Legislative change, such as that of creating a new department of government, will have to come from the centre and likely that won’t happen while the Conservatives are in power. But governments come and go and this one will too. The Department of Peace advocates may convince a future government of the wisdom of their idea.
There have been other big ideas that seemed impossible to achieve but which were later accomplished. One was having women attain the vote in early years of the 20th century. Another was winning public health care in the 1960s. These ideas appear natural and inevitable when seen from today’s vantage point but it took many years of advocacy and movement building to win them.
The big idea here is that peace and peacemaking are vastly superior to war and conflict but what practical steps can be taken to move in that direction? One is a Department of Peace with its own minister and budget to promote peace and peace building. According to Atamanenko’s Private Members Bill, one department goal would be to create a Canadian Civilian Peace Service. That would involve having professionally trained citizens available to participate in Canada and abroad to help prevent conflict and violence. The department would also establish a Civilian Peace Service Cadet program.
Reservoir of support
There is a reservoir of support and some precedent for these kinds of initiatives in Canada. For example, there is already a group called Civilian Peace Service Canada, which is training and certifying peace professionals. In more general terms, Canada’s image as a middle- power and honest broker in international affairs is one that many people cherish despite recent efforts to diminish that legacy. Lester Pearson, Lloyd Axworthy, and Romeo Dallaire are deeply respected individuals for their work in diplomacy and peace making.
Canada has a political culture in which it is at least possible to advocate for peace. It is significant that the NDP, Liberal and Green parties have all shown some measure of support for the peace department proposal. The official opposition has dozens of young MPs from Quebec who may well be open to the proposal and their party has a chance of forming the next government. Quebecers have shown themselves to be a pacific group of people. Public opinion there was the main reason why federal politicians resisted pressure to have Canada participate in the war against Iraq.
Ideas are important. The warriors have political scientists, revisionist historians and think tanks that support their projects – and they often receive Department of Defence money to do so. But there is intellectual support for peace as well among a significant group of Canadian academics and thinkers.
Faith and volunteerism
There is support for peace and peace making among faith communities in Canada – in the traditional and smaller peace churches, but also in the United, Anglican and mainline Protestant churches. Catholics have been less vocal but the late Pope John Paul II repeatedly denounced the war against Iraq as offending the church’s just war theology.

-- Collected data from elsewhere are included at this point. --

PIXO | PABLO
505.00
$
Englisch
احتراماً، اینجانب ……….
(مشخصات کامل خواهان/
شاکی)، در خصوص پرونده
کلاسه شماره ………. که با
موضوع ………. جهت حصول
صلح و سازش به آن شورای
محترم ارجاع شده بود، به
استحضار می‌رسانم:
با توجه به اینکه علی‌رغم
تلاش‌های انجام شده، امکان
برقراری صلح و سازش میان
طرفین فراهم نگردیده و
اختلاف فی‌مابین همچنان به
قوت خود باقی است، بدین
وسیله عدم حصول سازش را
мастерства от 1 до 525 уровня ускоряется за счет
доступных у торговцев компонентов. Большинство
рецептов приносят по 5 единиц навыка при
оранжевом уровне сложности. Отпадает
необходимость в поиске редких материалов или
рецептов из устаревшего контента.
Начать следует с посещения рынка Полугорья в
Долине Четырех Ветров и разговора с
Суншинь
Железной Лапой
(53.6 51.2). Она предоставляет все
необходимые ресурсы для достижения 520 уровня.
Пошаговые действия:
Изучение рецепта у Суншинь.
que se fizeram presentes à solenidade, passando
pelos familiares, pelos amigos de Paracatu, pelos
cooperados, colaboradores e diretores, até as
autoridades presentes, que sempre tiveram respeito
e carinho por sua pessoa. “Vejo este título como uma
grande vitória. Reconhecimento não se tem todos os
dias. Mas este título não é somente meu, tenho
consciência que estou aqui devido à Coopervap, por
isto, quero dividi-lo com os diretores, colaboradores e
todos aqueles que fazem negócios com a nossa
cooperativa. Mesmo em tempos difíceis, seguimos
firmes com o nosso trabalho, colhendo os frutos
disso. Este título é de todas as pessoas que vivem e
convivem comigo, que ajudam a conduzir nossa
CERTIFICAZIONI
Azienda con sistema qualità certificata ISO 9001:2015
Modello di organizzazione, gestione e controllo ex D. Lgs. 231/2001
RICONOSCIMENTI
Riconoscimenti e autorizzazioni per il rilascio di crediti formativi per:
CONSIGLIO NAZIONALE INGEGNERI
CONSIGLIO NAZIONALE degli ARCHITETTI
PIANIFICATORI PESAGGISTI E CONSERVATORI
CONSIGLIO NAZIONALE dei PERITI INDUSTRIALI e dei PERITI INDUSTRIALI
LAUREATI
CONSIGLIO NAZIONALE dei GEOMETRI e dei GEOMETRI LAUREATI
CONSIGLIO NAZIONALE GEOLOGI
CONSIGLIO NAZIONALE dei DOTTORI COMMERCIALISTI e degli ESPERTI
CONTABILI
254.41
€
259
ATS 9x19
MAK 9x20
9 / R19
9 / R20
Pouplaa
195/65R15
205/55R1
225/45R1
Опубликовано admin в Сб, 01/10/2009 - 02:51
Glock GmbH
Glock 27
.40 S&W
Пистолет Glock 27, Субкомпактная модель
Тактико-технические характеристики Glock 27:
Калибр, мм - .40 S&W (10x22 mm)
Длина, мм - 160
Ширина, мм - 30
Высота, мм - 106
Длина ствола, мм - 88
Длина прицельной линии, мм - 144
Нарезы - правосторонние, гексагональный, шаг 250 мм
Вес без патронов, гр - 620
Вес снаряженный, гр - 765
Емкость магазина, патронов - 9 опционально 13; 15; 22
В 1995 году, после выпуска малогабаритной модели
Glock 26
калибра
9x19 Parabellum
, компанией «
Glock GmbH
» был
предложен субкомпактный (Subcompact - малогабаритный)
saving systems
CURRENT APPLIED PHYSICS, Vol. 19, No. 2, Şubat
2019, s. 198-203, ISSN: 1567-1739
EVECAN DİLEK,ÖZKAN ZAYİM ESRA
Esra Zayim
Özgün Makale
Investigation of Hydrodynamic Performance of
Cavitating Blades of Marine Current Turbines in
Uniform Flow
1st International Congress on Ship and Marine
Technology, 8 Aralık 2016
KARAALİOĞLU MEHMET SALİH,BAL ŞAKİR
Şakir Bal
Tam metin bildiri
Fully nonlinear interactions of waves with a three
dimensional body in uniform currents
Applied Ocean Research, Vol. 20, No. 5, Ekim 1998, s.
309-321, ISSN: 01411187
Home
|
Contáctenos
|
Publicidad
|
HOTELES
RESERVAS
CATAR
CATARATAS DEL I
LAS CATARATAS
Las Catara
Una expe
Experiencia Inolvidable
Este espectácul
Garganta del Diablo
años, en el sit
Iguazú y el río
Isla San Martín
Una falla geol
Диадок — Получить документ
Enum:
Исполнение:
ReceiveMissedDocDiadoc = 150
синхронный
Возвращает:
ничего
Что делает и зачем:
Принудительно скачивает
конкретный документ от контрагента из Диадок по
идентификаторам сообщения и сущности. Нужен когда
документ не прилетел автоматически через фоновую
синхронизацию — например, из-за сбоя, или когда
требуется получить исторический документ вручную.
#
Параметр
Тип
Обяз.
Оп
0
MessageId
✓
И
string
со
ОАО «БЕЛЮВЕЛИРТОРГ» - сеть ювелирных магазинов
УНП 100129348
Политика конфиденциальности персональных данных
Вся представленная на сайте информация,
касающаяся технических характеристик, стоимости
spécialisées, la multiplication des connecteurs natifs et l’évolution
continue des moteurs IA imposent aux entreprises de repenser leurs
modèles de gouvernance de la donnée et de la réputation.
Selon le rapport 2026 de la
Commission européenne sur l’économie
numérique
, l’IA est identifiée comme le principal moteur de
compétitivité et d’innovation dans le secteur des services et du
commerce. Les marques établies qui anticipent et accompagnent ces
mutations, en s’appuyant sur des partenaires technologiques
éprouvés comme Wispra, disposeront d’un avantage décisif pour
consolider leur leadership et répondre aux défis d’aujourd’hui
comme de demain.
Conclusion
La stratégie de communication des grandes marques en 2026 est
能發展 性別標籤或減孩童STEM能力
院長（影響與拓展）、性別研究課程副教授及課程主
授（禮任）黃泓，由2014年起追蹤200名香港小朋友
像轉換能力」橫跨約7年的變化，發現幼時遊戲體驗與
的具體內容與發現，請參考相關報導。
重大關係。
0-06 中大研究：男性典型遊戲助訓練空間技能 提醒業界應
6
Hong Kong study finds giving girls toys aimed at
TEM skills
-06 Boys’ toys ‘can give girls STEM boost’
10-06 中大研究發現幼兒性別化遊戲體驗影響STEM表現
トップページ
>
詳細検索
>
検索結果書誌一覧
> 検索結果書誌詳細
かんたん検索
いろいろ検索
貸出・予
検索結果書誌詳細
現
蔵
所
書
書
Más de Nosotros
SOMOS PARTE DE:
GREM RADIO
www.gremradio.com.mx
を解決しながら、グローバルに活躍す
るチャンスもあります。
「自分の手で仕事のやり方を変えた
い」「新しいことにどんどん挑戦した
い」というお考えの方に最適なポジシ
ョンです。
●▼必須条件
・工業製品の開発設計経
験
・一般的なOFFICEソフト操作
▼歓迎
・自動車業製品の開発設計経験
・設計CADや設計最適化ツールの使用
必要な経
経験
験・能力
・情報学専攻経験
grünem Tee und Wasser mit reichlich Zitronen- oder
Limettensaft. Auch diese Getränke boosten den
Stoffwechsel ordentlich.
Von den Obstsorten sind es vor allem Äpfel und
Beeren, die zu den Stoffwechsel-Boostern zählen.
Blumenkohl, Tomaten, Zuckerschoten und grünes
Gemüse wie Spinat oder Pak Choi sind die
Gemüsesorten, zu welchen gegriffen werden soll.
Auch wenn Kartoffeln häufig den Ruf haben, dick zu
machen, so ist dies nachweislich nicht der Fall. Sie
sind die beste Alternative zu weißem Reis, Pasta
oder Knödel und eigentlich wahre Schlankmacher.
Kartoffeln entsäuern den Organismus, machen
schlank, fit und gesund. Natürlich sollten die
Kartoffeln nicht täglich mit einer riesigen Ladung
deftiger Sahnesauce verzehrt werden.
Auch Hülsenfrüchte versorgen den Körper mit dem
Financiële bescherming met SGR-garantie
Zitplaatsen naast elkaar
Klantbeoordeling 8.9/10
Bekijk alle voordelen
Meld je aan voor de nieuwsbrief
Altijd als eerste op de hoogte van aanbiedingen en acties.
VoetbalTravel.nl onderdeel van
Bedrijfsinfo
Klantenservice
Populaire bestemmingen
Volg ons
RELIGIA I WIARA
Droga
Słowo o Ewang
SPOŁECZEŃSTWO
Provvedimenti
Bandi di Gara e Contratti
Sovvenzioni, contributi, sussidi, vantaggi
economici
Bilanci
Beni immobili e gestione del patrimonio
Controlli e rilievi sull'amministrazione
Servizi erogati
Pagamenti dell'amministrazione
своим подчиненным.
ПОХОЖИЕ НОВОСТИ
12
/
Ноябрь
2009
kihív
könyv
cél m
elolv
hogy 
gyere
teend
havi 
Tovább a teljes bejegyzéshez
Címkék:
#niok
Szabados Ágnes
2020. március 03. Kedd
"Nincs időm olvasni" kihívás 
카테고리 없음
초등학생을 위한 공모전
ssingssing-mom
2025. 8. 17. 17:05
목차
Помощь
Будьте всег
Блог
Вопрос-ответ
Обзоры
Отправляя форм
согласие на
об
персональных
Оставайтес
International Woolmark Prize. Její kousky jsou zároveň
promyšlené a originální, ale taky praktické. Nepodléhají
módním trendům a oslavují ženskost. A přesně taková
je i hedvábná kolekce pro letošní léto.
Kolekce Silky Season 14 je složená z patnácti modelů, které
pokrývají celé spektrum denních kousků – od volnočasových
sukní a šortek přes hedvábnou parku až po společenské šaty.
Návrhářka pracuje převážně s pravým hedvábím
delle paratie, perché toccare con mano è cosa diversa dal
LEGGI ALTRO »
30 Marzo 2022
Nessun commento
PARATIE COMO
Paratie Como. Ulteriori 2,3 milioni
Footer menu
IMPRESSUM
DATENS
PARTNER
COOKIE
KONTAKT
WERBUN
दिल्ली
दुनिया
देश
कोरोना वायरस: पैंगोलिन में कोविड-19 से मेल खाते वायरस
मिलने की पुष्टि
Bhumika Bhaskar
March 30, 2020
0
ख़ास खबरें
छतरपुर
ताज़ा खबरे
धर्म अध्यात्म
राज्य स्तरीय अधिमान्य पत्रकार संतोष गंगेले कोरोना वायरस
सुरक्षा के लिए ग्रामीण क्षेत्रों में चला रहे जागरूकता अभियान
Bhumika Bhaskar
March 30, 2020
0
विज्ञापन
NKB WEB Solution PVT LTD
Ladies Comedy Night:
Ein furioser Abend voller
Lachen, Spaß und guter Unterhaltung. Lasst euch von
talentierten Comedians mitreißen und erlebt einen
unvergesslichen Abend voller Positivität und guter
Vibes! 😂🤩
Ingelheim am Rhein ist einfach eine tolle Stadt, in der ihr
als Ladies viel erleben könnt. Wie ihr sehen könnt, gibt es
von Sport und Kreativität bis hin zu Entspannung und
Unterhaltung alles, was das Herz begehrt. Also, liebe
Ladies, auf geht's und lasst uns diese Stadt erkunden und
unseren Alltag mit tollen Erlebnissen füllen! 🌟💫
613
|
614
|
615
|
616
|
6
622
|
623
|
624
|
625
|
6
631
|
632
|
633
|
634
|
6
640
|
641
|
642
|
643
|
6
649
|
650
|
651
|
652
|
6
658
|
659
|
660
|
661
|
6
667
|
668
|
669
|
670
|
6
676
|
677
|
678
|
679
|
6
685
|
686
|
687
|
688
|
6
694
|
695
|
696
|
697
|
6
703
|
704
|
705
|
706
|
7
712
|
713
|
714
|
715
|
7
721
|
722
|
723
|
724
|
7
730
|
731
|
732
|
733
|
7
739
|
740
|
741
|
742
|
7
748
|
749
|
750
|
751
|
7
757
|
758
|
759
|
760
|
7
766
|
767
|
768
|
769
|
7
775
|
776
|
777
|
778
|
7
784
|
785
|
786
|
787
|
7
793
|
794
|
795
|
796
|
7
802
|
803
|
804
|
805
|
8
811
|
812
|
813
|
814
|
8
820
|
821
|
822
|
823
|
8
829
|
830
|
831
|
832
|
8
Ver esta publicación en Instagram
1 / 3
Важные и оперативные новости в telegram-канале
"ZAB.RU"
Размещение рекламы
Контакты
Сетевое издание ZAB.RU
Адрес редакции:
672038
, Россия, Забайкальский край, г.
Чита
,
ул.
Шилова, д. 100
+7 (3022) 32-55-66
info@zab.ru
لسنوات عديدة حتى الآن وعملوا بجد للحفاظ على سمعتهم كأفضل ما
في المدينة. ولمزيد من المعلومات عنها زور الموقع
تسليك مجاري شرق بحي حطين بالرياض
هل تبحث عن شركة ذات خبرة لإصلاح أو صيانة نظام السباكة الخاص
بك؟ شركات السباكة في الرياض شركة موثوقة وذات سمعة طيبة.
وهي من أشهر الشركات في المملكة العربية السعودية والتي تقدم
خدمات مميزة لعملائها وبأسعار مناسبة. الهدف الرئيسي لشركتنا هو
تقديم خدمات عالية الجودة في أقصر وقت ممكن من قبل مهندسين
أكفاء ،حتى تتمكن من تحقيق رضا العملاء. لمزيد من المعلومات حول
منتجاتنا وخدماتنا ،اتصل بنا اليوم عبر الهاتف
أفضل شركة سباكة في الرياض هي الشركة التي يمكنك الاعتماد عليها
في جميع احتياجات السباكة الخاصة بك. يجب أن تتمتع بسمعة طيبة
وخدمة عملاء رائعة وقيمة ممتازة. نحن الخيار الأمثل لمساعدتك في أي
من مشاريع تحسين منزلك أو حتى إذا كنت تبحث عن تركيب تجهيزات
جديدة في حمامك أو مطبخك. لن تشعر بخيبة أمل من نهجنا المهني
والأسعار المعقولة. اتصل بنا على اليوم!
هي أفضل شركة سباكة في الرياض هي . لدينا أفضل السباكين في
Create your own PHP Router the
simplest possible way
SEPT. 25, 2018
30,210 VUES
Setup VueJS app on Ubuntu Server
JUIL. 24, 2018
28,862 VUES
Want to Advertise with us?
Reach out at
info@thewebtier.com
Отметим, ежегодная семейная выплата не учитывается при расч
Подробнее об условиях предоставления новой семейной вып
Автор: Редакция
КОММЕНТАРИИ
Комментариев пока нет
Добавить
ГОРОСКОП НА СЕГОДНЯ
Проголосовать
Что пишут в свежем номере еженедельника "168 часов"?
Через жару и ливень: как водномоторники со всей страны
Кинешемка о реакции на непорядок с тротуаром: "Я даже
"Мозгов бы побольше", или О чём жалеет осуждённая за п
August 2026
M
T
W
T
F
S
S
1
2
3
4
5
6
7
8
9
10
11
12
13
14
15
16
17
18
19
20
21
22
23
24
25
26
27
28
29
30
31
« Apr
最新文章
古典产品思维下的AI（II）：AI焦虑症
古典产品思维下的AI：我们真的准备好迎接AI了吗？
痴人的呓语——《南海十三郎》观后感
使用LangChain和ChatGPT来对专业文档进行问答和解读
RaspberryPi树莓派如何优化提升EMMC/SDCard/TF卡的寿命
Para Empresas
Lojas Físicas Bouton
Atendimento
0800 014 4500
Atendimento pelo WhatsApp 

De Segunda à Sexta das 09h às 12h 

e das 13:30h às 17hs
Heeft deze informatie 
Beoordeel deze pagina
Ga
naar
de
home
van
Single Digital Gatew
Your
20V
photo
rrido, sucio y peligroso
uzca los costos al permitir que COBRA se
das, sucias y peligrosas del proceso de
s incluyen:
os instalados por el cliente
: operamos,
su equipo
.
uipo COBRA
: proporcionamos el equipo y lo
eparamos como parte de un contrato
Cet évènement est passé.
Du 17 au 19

Canadians have a strong tradition of volunteerism in organizations such as CUSO, Frontier College, Katimavik, the Mennonite Central committee and other groups. There are Christian Peacemaker Teams that train volunteers and send them to serve in conflict zones, including the West Bank, Colombia and some First Nations reserves in Canada. The role they play resembles that of the Canadian Civilian Peace Service proposed by the Department of Peace initiative.
On side with Einstein
Albert Einstein who once said: “You cannot simultaneously prevent and prepare for war.” Those behind the department of peace Initiative would agree and they are attempting to provide one practical response to that sentiment.